Extract Transfer Load (ETL) has been with us since the beginning of Business Intelligence.
For decades ETL has been the IT capability responsible for producing ODS/EDW/MOLAP datasources for line-of-business consumption. This important function creates the tables and datamarts that enable traditional reporting and analysis. ETL includes functions like data cleansing, normalization and validation.
The horizontal (wide ranging) domain of big data means associated information has less consistency and alignment than traditional corporate data. So much so, that many pundits declare ETL will become extinct as we build out more big data solutions.
I gently suggest that ETL isn't going away. Instead, many related activities, like finding, filtering, organizing and categorizing, will be pushed up to the line-of-business user. Armed with new tools and techniques, this domain expert will enter the realm of self-service ETL.
The role of IT changes too. Large horizontal information sources are now provisioned in a "Data Landing Area" that stages unstructured, semi-structured and unmodelled data. Users pull data from these sources to facilitate their specific analysis requirements.
Does this mean IT is out of the ETL business? Not at all.

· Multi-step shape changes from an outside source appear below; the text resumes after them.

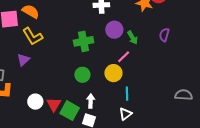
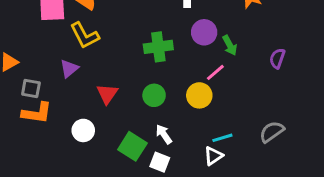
purple semicircle: (164, 35) -> (277, 58), moved
cyan line: (127, 94) -> (222, 138), moved, turned 72
gray semicircle: (184, 95) -> (272, 132), moved, turned -42
white arrow: (91, 101) -> (164, 134), turned -40
red triangle: (54, 104) -> (107, 94), moved

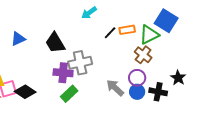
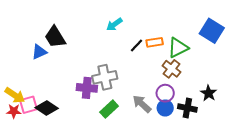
blue square: (166, 21) -> (212, 31), moved
black trapezoid: (55, 43) -> (55, 37), moved
green rectangle: (69, 94) -> (109, 109), moved

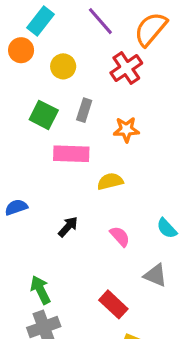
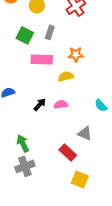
orange star: (126, 130) -> (76, 54), moved
pink semicircle: (120, 236) -> (61, 104), moved, turned -56
gray triangle: (155, 275) -> (85, 133), moved

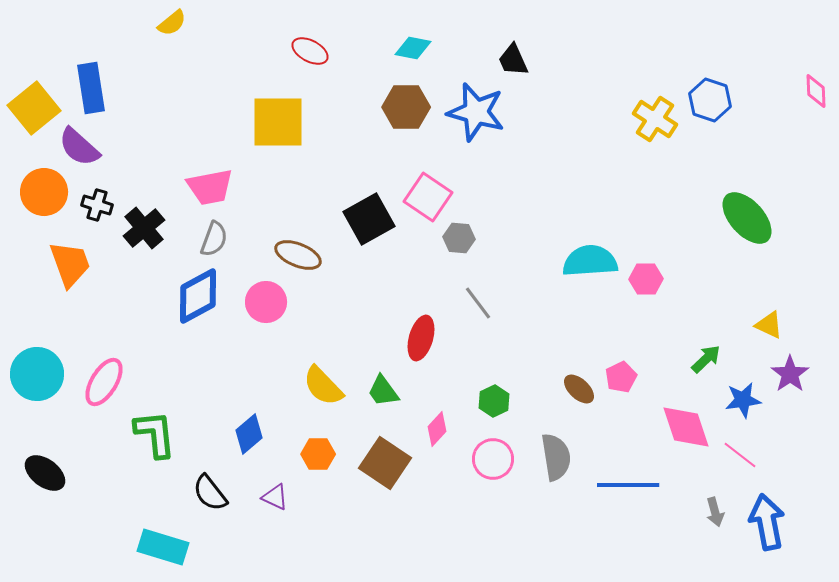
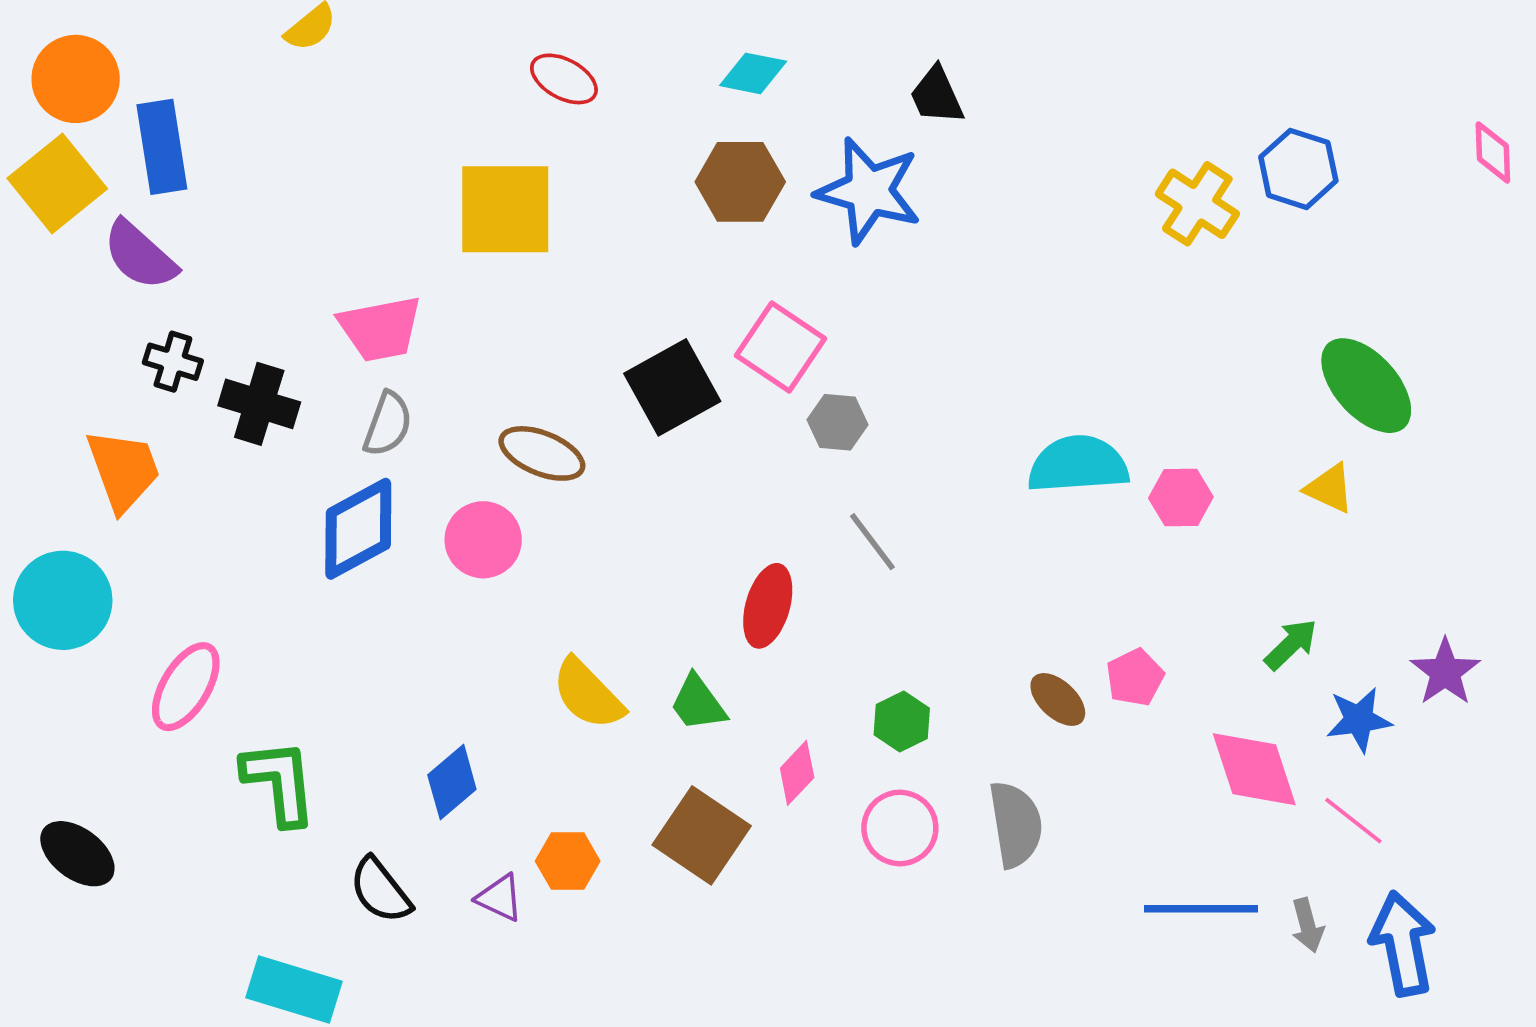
orange circle: (44, 192) -> (76, 79), moved
black cross: (144, 228) -> (259, 404), turned -33
yellow triangle: (769, 325) -> (1330, 488), moved
cyan circle: (37, 374) -> (63, 600), moved
orange hexagon: (318, 454) -> (568, 861), moved
blue line: (628, 485) -> (1201, 909), moved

When a Line-of-Business user has identified topics of interest, outliers or new data correlations, they push the metadata description of their analysis back to IT who prioritizes requests based on actual use, and then proceeds to create the most needed enterprise-ready (cleansed, normalized and validated) datasets for more general use.
The result: An efficient workflow serving a larger number of users with greater agility and accuracy.